[Opening Exercise inputs section]
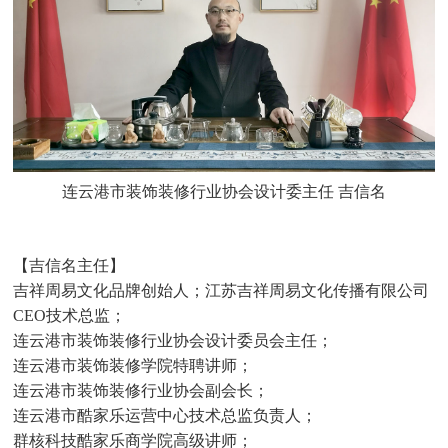
连云港市装饰装修行业协会设计委主任 吉信名
【
吉信名主任
】
吉祥周易文化品牌创始人；江苏吉祥周易文化传播有限公司
CEO技术总监；
连云港市装饰装修行业协会设计委员会主任；
连云港市装饰装修学院特聘讲师；
连云港
市装饰装修行业协会副会长；
连云港市酷家乐运营中心技术总监负责人；
群核科技酷家乐
商学院高级讲师；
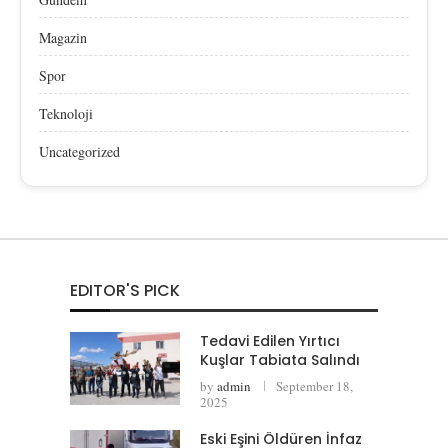
Magazin
Spor
Teknoloji
Uncategorized
EDITOR'S PICK
Tedavi Edilen Yırtıcı
Kuşlar Tabiata Salındı
by
admin
September 18,
2025
Eski Eşini Öldüren İnfaz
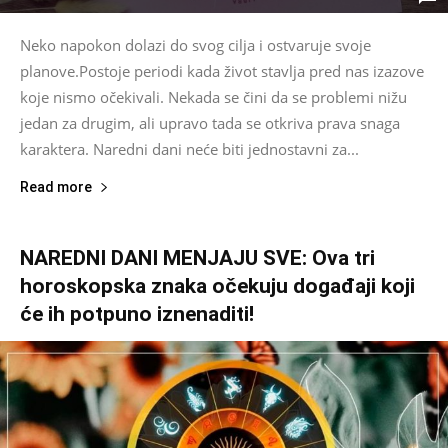
Neko napokon dolazi do svog cilja i ostvaruje svoje
planove.Postoje periodi kada život stavlja pred nas izazove
koje nismo očekivali. Nekada se čini da se problemi nižu
jedan za drugim, ali upravo tada se otkriva prava snaga
karaktera. Naredni dani neće biti jednostavni za...
Read more
NAREDNI DANI MENJAJU SVE: Ova tri
horoskopska znaka očekuju događaji koji
će ih potpuno iznenaditi!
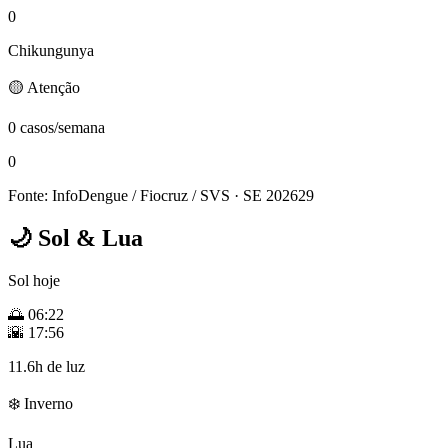
0
Chikungunya
🟡 Atenção
0 casos/semana
0
Fonte: InfoDengue / Fiocruz / SVS
· SE 202629
🌙
Sol & Lua
Sol hoje
🌅
06:22
🌇
17:56
11.6h de luz
❄️ Inverno
Lua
[Closing Exercise inputs section]
__Aim of the task__: Restate the data above verbatim, skipping every image.

__Written solution__:
连云港市装饰装修行业协会设计委主任 吉信名
【
吉信名主任
】
吉祥周易文化品牌创始人；江苏吉祥周易文化传播有限公司
CEO技术总监；
连云港市装饰装修行业协会设计委员会主任；
连云港市装饰装修学院特聘讲师；
连云港
市装饰装修行业协会副会长；
连云港市酷家乐运营中心技术总监负责人；
群核科技酷家乐
商学院高级讲师；
Magazin
Spor
Teknoloji
Uncategorized
EDITOR'S PICK
Tedavi Edilen Yırtıcı
Kuşlar Tabiata Salındı
by
admin
September 18,
2025
Eski Eşini Öldüren İnfaz
Neko napokon dolazi do svog cilja i ostvaruje svoje
planove.Postoje periodi kada život stavlja pred nas izazove
koje nismo očekivali. Nekada se čini da se problemi nižu
jedan za drugim, ali upravo tada se otkriva prava snaga
karaktera. Naredni dani neće biti jednostavni za...
Read more
NAREDNI DANI MENJAJU SVE: Ova tri
horoskopska znaka očekuju događaji koji
će ih potpuno iznenaditi!
0
Chikungunya
🟡 Atenção
0 casos/semana
0
Fonte: InfoDengue / Fiocruz / SVS
· SE 202629
🌙
Sol & Lua
Sol hoje
🌅
06:22
🌇
17:56
11.6h de luz
❄️ Inverno
Lua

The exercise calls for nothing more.